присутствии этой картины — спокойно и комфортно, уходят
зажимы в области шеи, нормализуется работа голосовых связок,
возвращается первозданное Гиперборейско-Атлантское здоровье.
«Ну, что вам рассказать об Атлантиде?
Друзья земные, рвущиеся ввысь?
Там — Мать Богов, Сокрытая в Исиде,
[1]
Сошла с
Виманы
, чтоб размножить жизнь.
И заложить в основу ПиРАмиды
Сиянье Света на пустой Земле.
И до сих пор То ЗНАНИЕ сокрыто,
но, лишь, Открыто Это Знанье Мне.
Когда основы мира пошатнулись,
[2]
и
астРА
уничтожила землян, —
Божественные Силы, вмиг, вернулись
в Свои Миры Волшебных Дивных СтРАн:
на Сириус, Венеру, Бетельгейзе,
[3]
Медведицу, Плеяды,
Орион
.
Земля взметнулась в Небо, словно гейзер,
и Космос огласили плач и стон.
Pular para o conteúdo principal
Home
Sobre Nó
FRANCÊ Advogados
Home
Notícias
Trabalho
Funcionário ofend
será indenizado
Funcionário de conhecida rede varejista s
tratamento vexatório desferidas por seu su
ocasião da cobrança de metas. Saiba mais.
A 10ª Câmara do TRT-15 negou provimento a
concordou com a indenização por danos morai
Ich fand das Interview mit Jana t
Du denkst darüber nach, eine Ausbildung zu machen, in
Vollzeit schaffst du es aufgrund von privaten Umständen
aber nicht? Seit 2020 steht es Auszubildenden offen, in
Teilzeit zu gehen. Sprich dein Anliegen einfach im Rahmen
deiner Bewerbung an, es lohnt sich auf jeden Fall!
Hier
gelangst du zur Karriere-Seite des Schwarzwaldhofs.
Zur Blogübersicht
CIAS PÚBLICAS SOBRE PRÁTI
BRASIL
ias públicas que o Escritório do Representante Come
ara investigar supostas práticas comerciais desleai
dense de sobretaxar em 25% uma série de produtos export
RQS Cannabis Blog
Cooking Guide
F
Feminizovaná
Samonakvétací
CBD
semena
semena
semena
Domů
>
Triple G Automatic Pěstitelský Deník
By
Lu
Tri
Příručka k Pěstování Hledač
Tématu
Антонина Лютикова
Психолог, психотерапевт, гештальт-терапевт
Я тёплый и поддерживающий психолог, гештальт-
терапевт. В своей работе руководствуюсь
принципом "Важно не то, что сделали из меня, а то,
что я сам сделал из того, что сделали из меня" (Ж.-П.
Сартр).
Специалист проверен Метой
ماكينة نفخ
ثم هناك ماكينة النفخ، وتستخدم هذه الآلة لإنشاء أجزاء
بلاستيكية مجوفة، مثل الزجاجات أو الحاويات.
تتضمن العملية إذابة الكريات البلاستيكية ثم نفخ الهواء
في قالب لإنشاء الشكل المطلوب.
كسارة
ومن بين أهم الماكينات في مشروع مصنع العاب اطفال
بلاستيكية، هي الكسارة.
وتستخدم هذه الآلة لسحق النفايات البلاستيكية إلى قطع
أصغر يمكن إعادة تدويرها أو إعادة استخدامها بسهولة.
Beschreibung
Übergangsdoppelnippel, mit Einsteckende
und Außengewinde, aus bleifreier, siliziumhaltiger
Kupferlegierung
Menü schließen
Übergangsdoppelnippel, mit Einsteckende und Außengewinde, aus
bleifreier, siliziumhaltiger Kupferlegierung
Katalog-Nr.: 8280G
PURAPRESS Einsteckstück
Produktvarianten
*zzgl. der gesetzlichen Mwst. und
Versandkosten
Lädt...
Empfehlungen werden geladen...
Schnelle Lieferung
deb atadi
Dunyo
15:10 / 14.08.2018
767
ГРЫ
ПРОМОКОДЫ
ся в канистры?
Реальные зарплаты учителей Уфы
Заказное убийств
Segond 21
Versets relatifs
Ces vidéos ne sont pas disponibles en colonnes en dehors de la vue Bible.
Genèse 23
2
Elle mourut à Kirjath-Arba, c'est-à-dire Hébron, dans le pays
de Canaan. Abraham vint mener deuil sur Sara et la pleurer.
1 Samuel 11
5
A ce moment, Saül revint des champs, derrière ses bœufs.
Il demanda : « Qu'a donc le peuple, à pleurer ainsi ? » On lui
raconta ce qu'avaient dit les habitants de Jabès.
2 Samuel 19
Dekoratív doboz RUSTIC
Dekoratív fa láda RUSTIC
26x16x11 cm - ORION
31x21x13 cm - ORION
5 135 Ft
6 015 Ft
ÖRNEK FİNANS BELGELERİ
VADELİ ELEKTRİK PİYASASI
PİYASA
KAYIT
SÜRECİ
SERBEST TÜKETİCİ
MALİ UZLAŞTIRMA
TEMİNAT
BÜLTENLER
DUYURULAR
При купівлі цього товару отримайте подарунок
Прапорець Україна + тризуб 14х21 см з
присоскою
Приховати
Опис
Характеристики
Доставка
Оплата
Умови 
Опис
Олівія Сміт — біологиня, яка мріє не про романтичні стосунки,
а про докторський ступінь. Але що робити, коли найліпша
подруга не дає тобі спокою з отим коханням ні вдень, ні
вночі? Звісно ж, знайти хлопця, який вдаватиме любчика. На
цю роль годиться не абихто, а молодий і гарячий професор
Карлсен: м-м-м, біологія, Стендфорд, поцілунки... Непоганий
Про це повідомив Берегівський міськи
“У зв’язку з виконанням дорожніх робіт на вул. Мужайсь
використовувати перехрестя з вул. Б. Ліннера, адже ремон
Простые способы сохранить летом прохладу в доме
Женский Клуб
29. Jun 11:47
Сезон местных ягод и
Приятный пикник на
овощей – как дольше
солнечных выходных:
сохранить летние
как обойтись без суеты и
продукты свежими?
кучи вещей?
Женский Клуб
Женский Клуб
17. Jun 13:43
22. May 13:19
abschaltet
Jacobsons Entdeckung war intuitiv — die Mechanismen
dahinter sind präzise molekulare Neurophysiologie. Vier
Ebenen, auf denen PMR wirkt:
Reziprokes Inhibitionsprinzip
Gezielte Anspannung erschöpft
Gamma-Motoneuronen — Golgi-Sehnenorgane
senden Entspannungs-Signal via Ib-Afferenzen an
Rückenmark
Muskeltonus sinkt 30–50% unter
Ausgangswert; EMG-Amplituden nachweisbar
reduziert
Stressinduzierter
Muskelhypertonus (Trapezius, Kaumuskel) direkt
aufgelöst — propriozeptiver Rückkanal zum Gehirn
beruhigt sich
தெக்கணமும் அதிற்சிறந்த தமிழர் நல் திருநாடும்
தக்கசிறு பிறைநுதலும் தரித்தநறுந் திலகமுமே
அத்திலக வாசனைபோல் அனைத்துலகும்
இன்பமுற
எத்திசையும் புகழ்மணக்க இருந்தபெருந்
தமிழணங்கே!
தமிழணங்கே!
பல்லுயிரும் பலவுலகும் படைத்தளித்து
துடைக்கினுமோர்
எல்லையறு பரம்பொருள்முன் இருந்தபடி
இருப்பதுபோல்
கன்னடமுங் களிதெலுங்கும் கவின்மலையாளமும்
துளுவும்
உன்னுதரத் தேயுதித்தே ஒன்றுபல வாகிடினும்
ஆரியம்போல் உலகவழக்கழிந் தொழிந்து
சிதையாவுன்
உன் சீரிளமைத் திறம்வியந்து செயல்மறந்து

——————

§ What to do: Among these entries, how many lines include the string "Außengewinde"? Reply with the number by itself.

§ Response area: 2